■ What this task involves
Transcribe the records that follow in their entirety, omitting any pictures.

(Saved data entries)
□ □ □ □ □
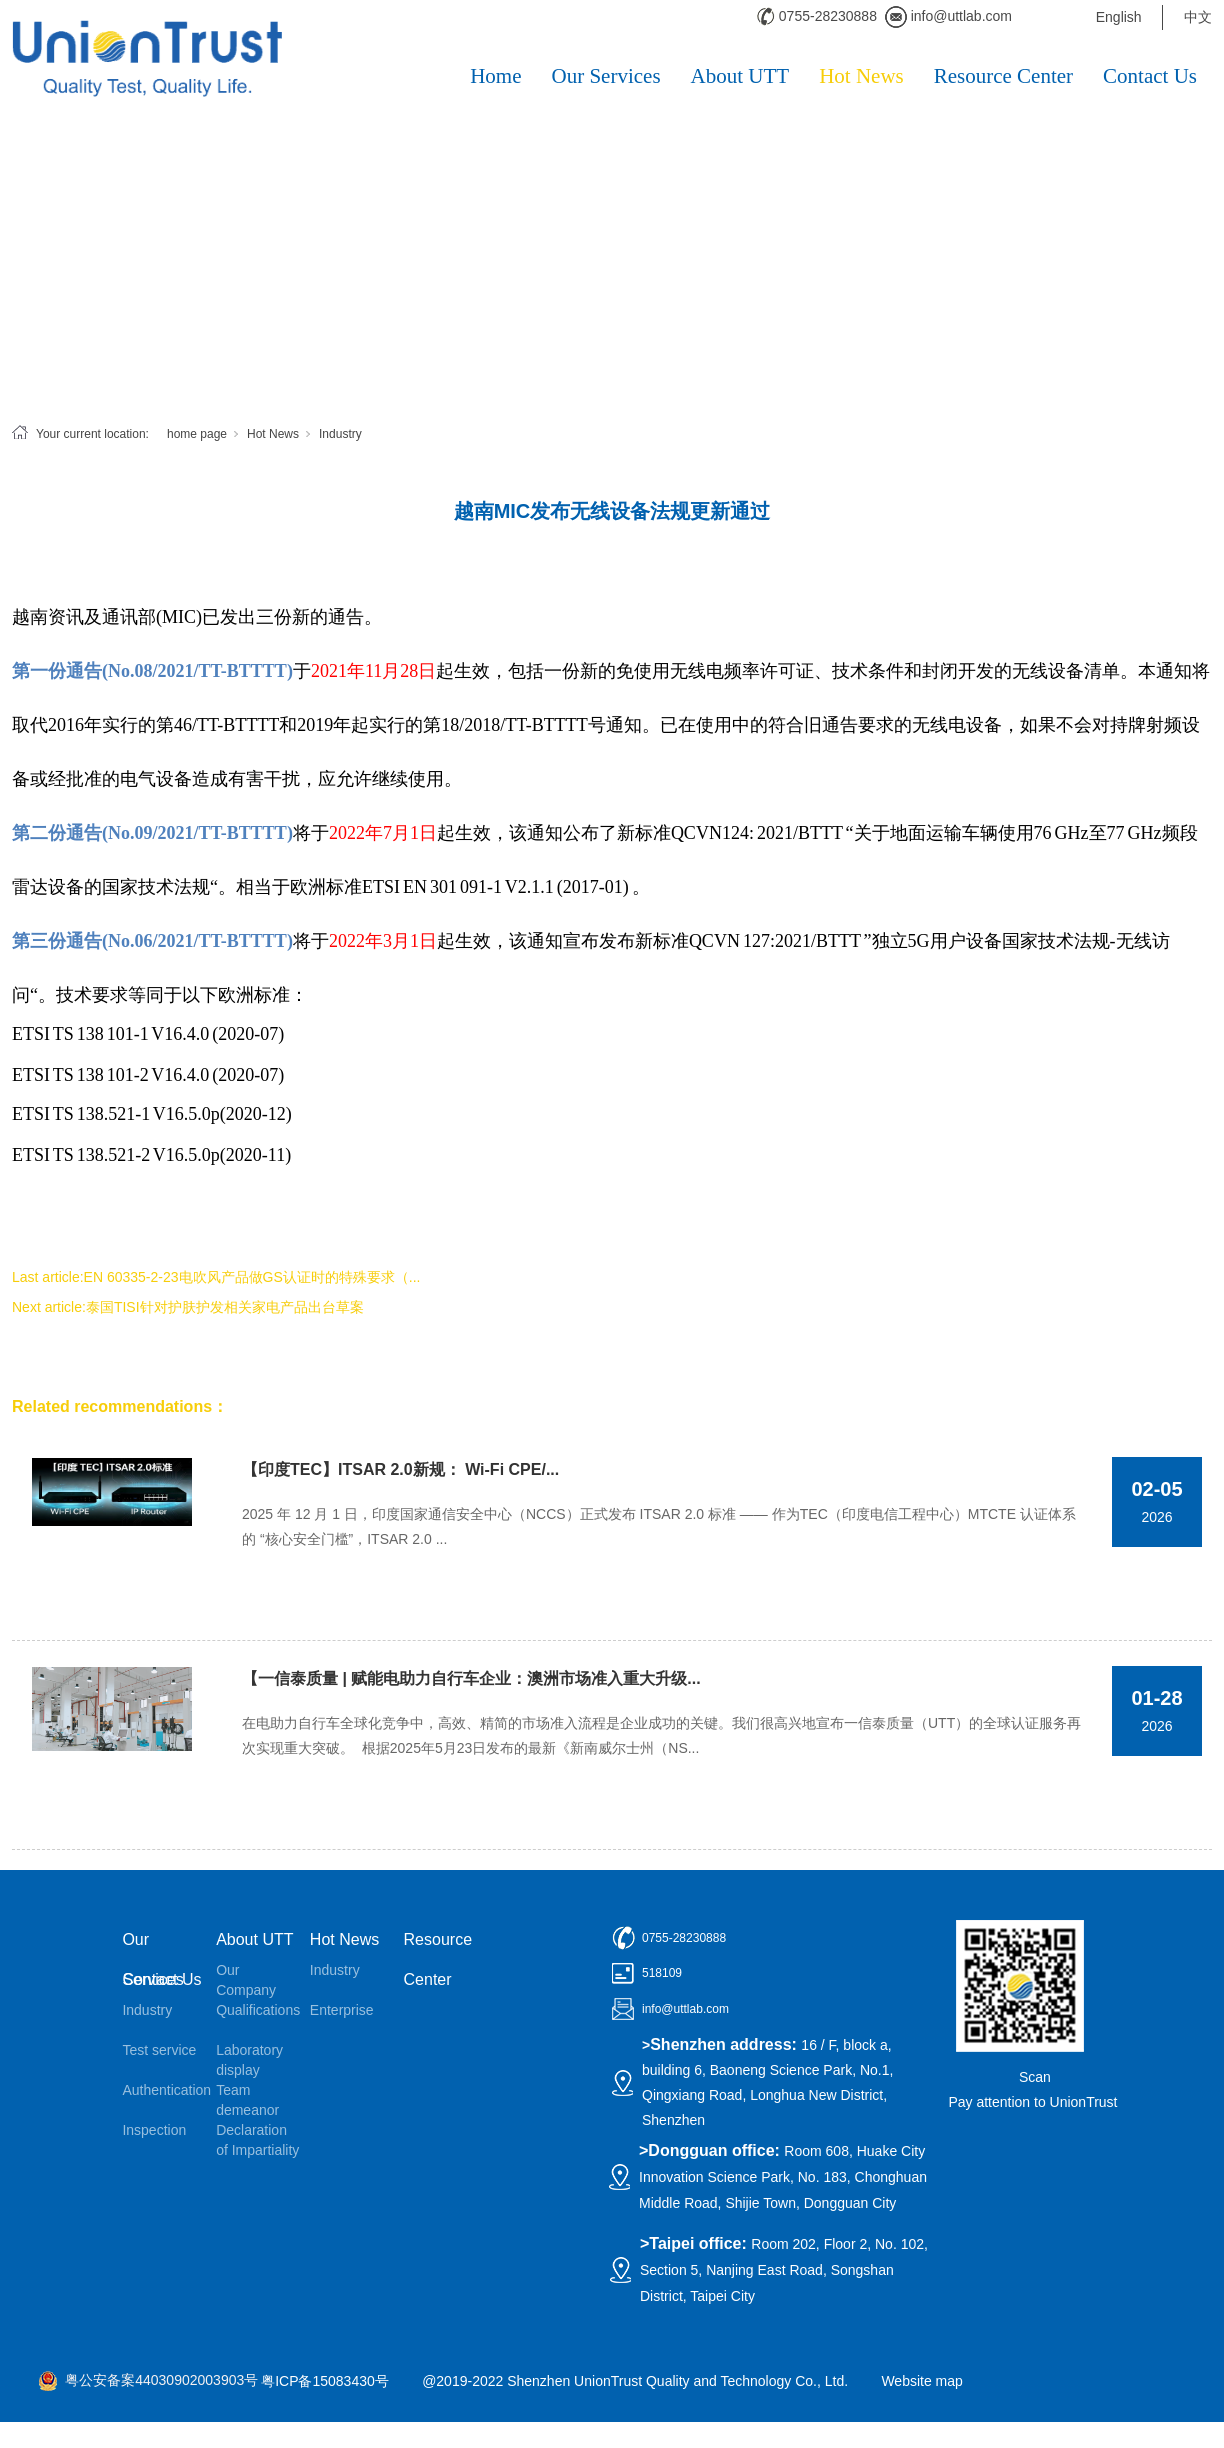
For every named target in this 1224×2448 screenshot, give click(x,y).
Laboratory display (249, 2060)
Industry (340, 434)
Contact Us (1150, 76)
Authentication (164, 2090)
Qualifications (258, 2010)
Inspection (154, 2130)
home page (197, 434)
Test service (159, 2050)
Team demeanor (247, 2100)
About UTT (740, 76)
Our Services (606, 76)
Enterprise (342, 2010)
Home (495, 76)
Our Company (246, 1980)
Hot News (861, 76)
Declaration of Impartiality (257, 2140)
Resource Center (1003, 76)
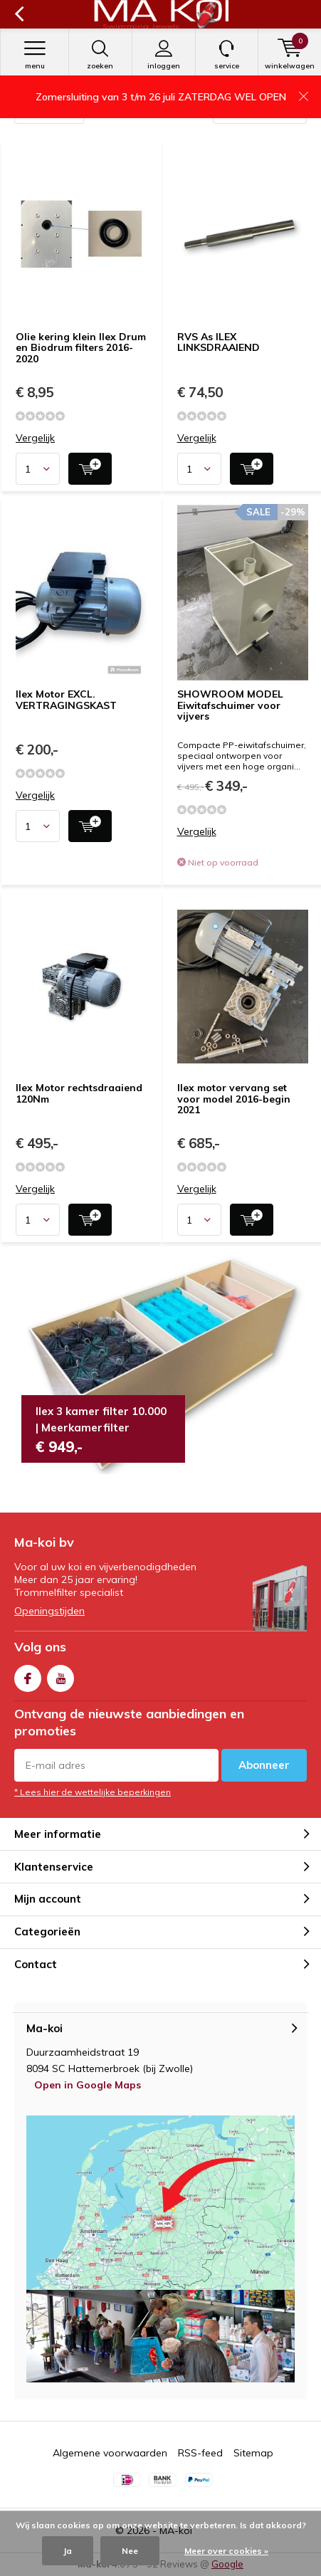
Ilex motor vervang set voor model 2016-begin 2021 (233, 1098)
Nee (130, 2550)
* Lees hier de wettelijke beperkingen (92, 1792)
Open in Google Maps (87, 2084)
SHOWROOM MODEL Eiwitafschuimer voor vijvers (230, 705)
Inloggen (163, 54)
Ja (67, 2550)
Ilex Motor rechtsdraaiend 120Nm (79, 1093)
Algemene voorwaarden (110, 2452)
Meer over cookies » (226, 2550)
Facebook (27, 1675)
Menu (34, 54)
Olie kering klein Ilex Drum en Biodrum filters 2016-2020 (81, 347)
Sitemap (253, 2452)
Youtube (60, 1675)
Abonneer (264, 1765)
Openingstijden (49, 1610)
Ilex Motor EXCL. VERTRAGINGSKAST (66, 700)
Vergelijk (35, 438)
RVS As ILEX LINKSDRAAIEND (218, 342)
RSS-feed (200, 2452)
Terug (18, 14)
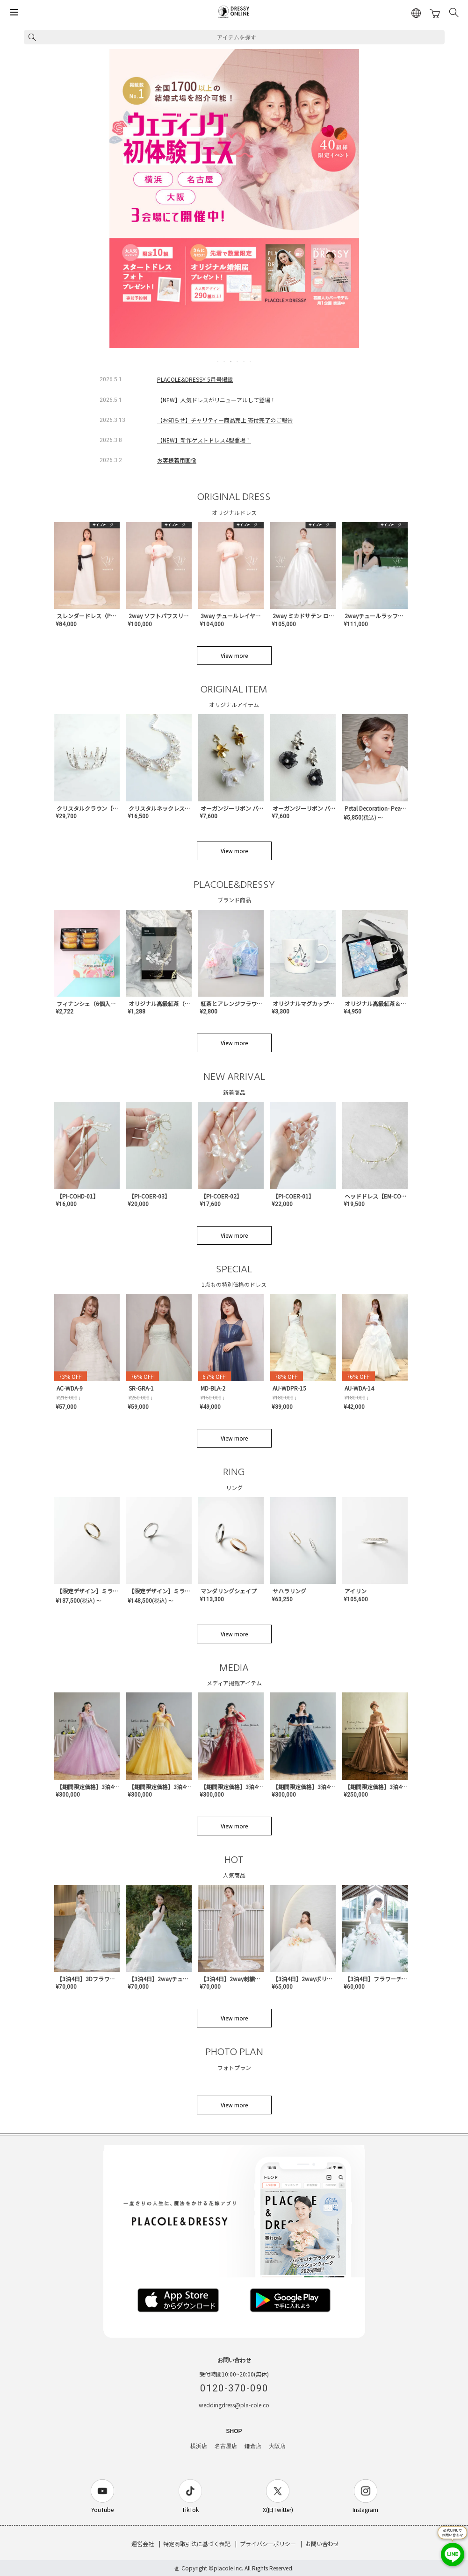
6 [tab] (251, 361)
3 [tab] (231, 361)
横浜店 (198, 2446)
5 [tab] (244, 361)
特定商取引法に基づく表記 (196, 2543)
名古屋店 (226, 2446)
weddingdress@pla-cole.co (234, 2405)
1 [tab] (218, 361)
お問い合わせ (322, 2543)
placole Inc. (228, 2568)
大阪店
□ □ □ □ □
■ Solution for this problem
For every named target in this 1224×2448 screenshot, give click(x,y).
Laboratory display (249, 2060)
Industry (340, 434)
Contact Us (1150, 76)
Authentication (164, 2090)
Qualifications (258, 2010)
Inspection (154, 2130)
home page (197, 434)
Test service (159, 2050)
Team demeanor (247, 2100)
About UTT (740, 76)
Our Services (606, 76)
Enterprise (342, 2010)
Home (495, 76)
Our Company (246, 1980)
Hot News (861, 76)
Declaration of Impartiality (257, 2140)
Resource Center (1003, 76)
Ilex motor vervang set voor model 2016-begin 2021 (233, 1098)
Nee (130, 2550)
* Lees hier de wettelijke beperkingen (92, 1792)
Open in Google Maps (87, 2084)
SHOWROOM MODEL Eiwitafschuimer voor vijvers (230, 705)
Inloggen (163, 54)
Ja (67, 2550)
Ilex Motor rechtsdraaiend 120Nm (79, 1093)
Algemene voorwaarden (110, 2452)
Meer over cookies » (226, 2550)
Facebook (27, 1675)
Menu (34, 54)
Olie kering klein Ilex Drum en Biodrum filters 2016-2020 (81, 347)
Sitemap (253, 2452)
Youtube (60, 1675)
Abonneer (264, 1765)
Openingstijden (49, 1610)
Ilex Motor EXCL. VERTRAGINGSKAST (66, 700)
Vergelijk (35, 438)
RVS As ILEX LINKSDRAAIEND (218, 342)
RSS-feed (200, 2452)
Terug (18, 14)
6 [tab] (251, 361)
3 [tab] (231, 361)
横浜店 (198, 2446)
5 [tab] (244, 361)
特定商取引法に基づく表記 (196, 2543)
名古屋店 (226, 2446)
weddingdress@pla-cole.co (234, 2405)
1 [tab] (218, 361)
お問い合わせ (322, 2543)
placole Inc. (228, 2568)
大阪店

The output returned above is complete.